2.2 Two-Group Longitudinal Study
MDA-MB-231 tibia-injected mice were imaged using the Imtek MicroCAT II weekly for four weeks. Sixteen mice were divided into two groups, one treatment group (n=8) and one control group (n=8). All mice were injected in one tibia with tumor cells at week 0, and the treatment group received one tail-vein injection of 0.1mg/mouse of the bisphosphonate zoledronic acid on day 6 after injection. Images were acquired at weeks 1, 2, 3, and 4 post injection for all 16 mice, using the same Bin-2 protocol as was performed in the preliminary study, and were reconstructed to have 512 × 512 × 512 voxels, each 0.15 × 0.15 × 0.212 mm3 in size.
2.3 Longitudinal CT Quantification Procedure
Image quantification of bone volume was performed using a threshold method based on Hounsfield Units (HU).
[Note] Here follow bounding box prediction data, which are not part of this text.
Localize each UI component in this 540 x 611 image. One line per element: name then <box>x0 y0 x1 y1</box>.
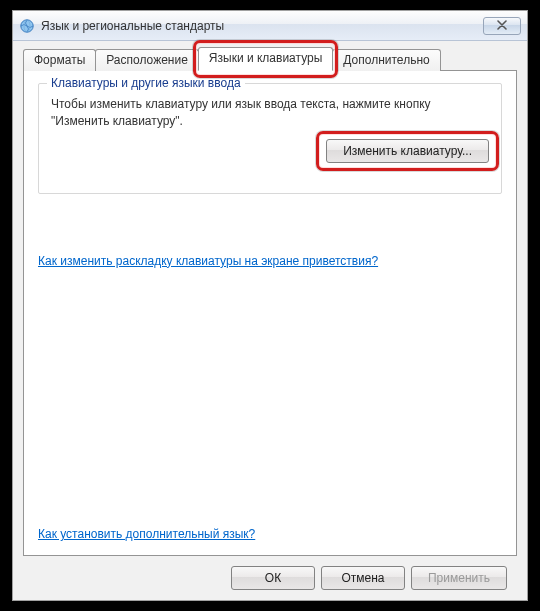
link-welcome-layout[interactable]: Как изменить раскладку клавиатуры на экр… <box>38 254 502 268</box>
globe-icon <box>19 18 35 34</box>
groupbox-legend: Клавиатуры и другие языки ввода <box>47 76 245 90</box>
titlebar: Язык и региональные стандарты <box>13 11 527 41</box>
tab-advanced[interactable]: Дополнительно <box>332 49 440 71</box>
close-button[interactable] <box>483 17 521 35</box>
tab-languages-keyboards[interactable]: Языки и клавиатуры <box>198 47 333 71</box>
dialog-window: Язык и региональные стандарты Форматы Ра… <box>12 10 528 601</box>
client-area: Форматы Расположение Языки и клавиатуры … <box>13 41 527 600</box>
cancel-button[interactable]: Отмена <box>321 566 405 590</box>
ok-button[interactable]: ОК <box>231 566 315 590</box>
tab-formats[interactable]: Форматы <box>23 49 96 71</box>
tab-panel: Клавиатуры и другие языки ввода Чтобы из… <box>23 70 517 556</box>
link-install-language[interactable]: Как установить дополнительный язык? <box>38 527 255 541</box>
tab-location[interactable]: Расположение <box>95 49 199 71</box>
apply-button[interactable]: Применить <box>411 566 507 590</box>
change-keyboard-button[interactable]: Изменить клавиатуру... <box>326 139 489 163</box>
group-description: Чтобы изменить клавиатуру или язык ввода… <box>51 96 489 131</box>
dialog-button-row: ОК Отмена Применить <box>23 556 517 590</box>
window-title: Язык и региональные стандарты <box>41 19 483 33</box>
tab-strip: Форматы Расположение Языки и клавиатуры … <box>23 49 517 71</box>
close-icon <box>496 19 508 33</box>
tab-label: Языки и клавиатуры <box>209 51 322 65</box>
keyboards-groupbox: Клавиатуры и другие языки ввода Чтобы из… <box>38 83 502 194</box>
Due to unstable detector performance and differences between intensity scales in each image, all images being quantified were first converted to Hounsfield Units (HU) to give them all the same intensity scale and to allow for reasonable week to week comparisons. In each image, the average value of ROIs drawn in air, bed (plastic), and bone were fitted to −1000, 0 and 1700 respectively; the resulting linear fit was used to convert all voxel values to HU. All image analysis was done using Amira 5.2 (Visage Imaging, Inc).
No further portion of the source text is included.